6 min read

The Psychology of Supporting Your Ageing Parents

Supporting your parents as they age can be the most meaningful way to give back. And, with loneliness and awareness of its deep damage on the rise, making this support a priority can be instrumental in helping your parents live a happy, healthy and fulfilling older life. Today we translate a psychological perspective into practical tips for supporting your parents and yourself during this sometimes challenging time.

Supporting ageing parents

As your parents age, their dependency on you, and your siblings, can increase. For many, this represents a confusing and disorientating time, with the dynamic of your relationship changing and parents struggling to adjust to an increasing loss of independence. Without a doubt, it’s a transition. There’s a lot of responsibility to take on, as well as the added burden of stress.

The good news? Your efforts to support your parents have the power to make, break or prolong their old age. Whether it's helping with the weekly grocery shop, picking up prescriptions or just keeping them social, this time represents the ultimate opportunity to give back. We cover some evidence-based tips on how to meet your parents' needs, keep yourself (semi) sane, and maintain a good relationship in these years.

Let's start with the fundamentals of what psychology has to say on supporting the needs of others, and how this relates to supporting your ageing parents.

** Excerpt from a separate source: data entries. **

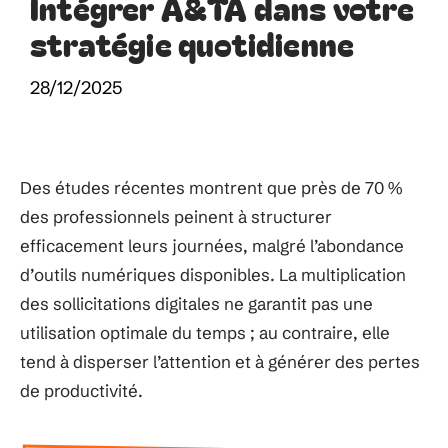
Intégrer A&TA dans votre
stratégie quotidienne
28/12/2025
Des études récentes montrent que près de 70 %
des professionnels peinent à structurer
efficacement leurs journées, malgré l’abondance
d’outils numériques disponibles. La multiplication
des sollicitations digitales ne garantit pas une
utilisation optimale du temps ; au contraire, elle
tend à disperser l’attention et à générer des pertes
de productivité.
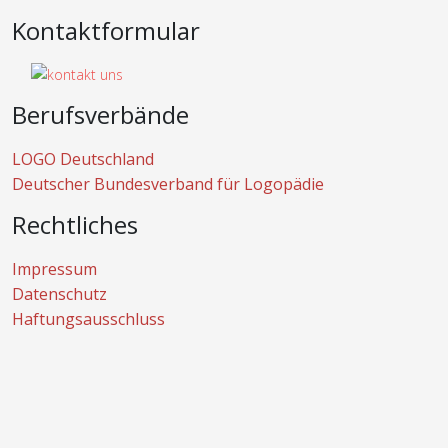
Kontaktformular
Berufsverbände
LOGO Deutschland
Deutscher Bundesverband für Logopädie
Rechtliches
Impressum
Datenschutz
Haftungsausschluss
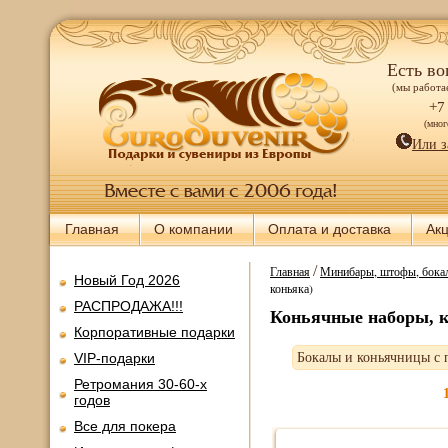
Есть во
(мы работае
+7
(мно
Или з
Главная
О компании
Оплата и доставка
Ак
/
Главная
Минибары, штофы, бокал
Новый Год 2026
коньяка)
РАСПРОДАЖА!!!
Коньячные наборы, к
Корпоративные подарки
VIP-подарки
Бокалы и коньячницы с 
Ретромания 30-60-х
годов
Все для покера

How to support your ageing parents?

One way to strategise support for your ageing parents is through Maslow's hierarchy of needs. This well-known theory breaks down the different levels of fundamental human needs, which must be successively fulfilled in order to maintain wellbeing.

In a rush? Here's an express checklist of how to support your parents needs with this framework:

  1. Ensure they have food, warmth and medicine

  2. Maintain their safety & financial security

  3. Keep them social

  4. Maintain boundaries & show appreciation

  5. Encourage hobbies and new challenges

Interested to learn more? Below, we dive deeper into this theory within the context of supporting ageing parents.

  1. Physiological needs: Covers the basic needs for survival such as food, water, shelter, and clothing.

As our parents age, they may have difficulties completing the basic daily tasks needed to keep them healthy. Helping keep the cupboards stocked, the laundry done and the house a good temperature might seem like small tasks, but they help foster a fundamental sense of safety and support for your parents. The same goes for providing assistance with medical care; through picking up prescriptions, helping organise a pill-taking system and arranging doctors appointments. These efforts go far beyond meeting physical needs, and can even sooth your parents anxiety about their increasing dependency needs.

2. Safety and security needs: Includes the need for physical and emotional security.

This can include things like a stable home, financial security, and protection from harm. Ageing can make us feel particularly vulnerable in these regards, as we become more dependent on others for physical and financial protections. Providing financial support and keeping an eye out for scams or people taking advantage is therefore another crucial step to meeting your parents fundamental needs. This may include things like helping them create a budget, reviewing their investments and pensions, and assisting them with filing for government benefits. Or, ensuring your parents' home is suitable to meet all their needs is a crucial first step in supporting them in old age. Regardless of how it manifests, consistently communicating this support of your parents safety and security needs is fundamental to supporting your parents wellbeing.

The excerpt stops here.